What does the data read, word for word, from the line containing "Antiparasitaires" through its final line? Give those lines only.
** DATASET RECORDS follows **
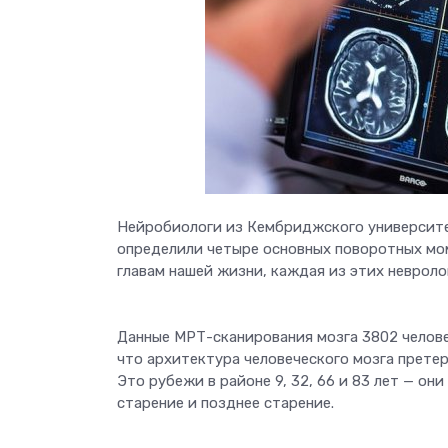
Нейробиологи из Кембриджского университе
определили четыре основных поворотных мо
главам нашей жизни, каждая из этих невроло
Данные МРТ-сканирования мозга 3802 челове
что архитектура человеческого мозга претер
Это рубежи в районе 9, 32, 66 и 83 лет — он
старение и позднее старение.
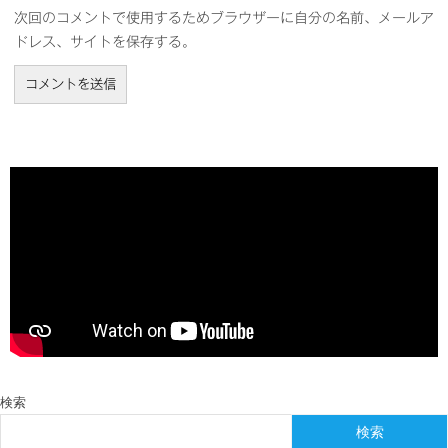
次回のコメントで使用するためブラウザーに自分の名前、メールア
ドレス、サイトを保存する。
検索
検索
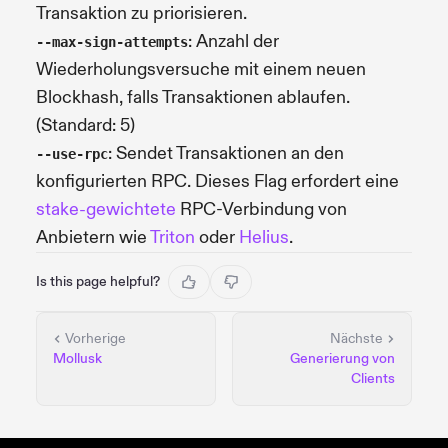
Transaktion zu priorisieren.
: Anzahl der
--max-sign-attempts
Wiederholungsversuche mit einem neuen
Blockhash, falls Transaktionen ablaufen.
(Standard: 5)
: Sendet Transaktionen an den
--use-rpc
konfigurierten RPC. Dieses Flag erfordert eine
stake-gewichtete
RPC-Verbindung von
Anbietern wie
Triton
oder
Helius
.
Is this page helpful?
Vorherige
Nächste
Mollusk
Generierung von
Clients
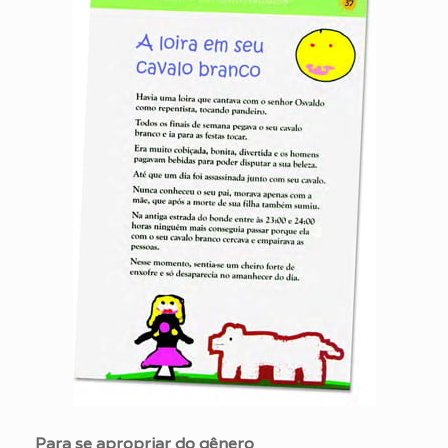
Para se apropriar do gênero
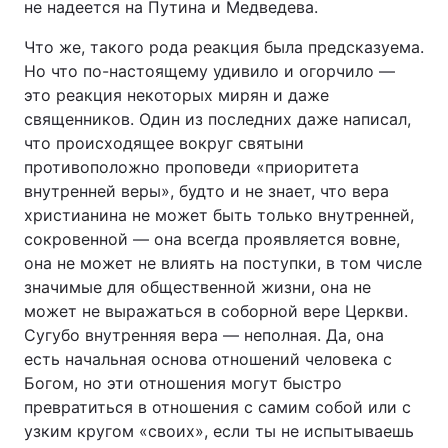
не надеется на Путина и Медведева.
Тема оформлення
Что же, такого рода реакция была предсказуема.
Но что по-настоящему удивило и огорчило —
это реакция некоторых мирян и даже
священников. Один из последних даже написал,
что происходящее вокруг святыни
противоположно проповеди «приоритета
внутренней веры», будто и не знает, что вера
христианина не может быть только внутренней,
сокровенной — она всегда проявляется вовне,
она не может не влиять на поступки, в том числе
значимые для общественной жизни, она не
может не выражаться в соборной вере Церкви.
Сугубо внутренняя вера — неполная. Да, она
есть начальная основа отношений человека с
Богом, но эти отношения могут быстро
превратиться в отношения с самим собой или с
узким кругом «своих», если ты не испытываешь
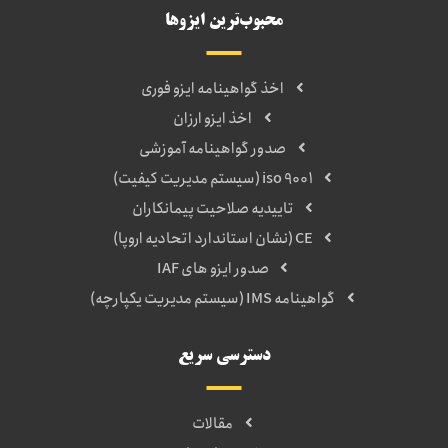
محبوب‌ترین ایزوها
اخذ گواهینامه ایزو فوری
اخذ ایزو ارزان
صدور گواهینامه آموزشی
iso 9001 (سیستم مدیریت کیفیت)
تاییدیه صلاحیت پیمانکاران
CE (نشان استاندارد اتحادیه اروپا)
صدور ایزو های IAF
گواهینامه IMS (سیستم مدیریت یکپارچه)
دسترسی سریع
مقالات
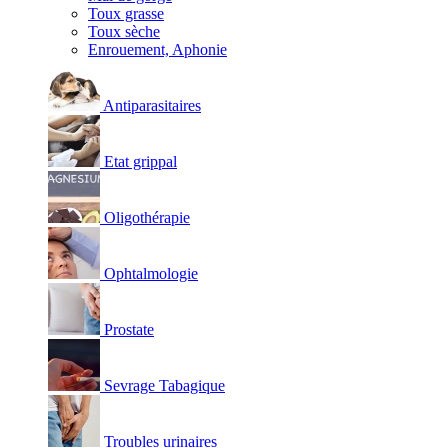
Toux grasse
Toux sèche
Enrouement, Aphonie
Antiparasitaires
Etat grippal
Oligothérapie
Ophtalmologie
Prostate
Sevrage Tabagique
Troubles urinaires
** End of DATASET RECORDS **
RESULT FOR THIS TASK:
Antiparasitaires
Etat grippal
Oligothérapie
Ophtalmologie
Prostate
Sevrage Tabagique
Troubles urinaires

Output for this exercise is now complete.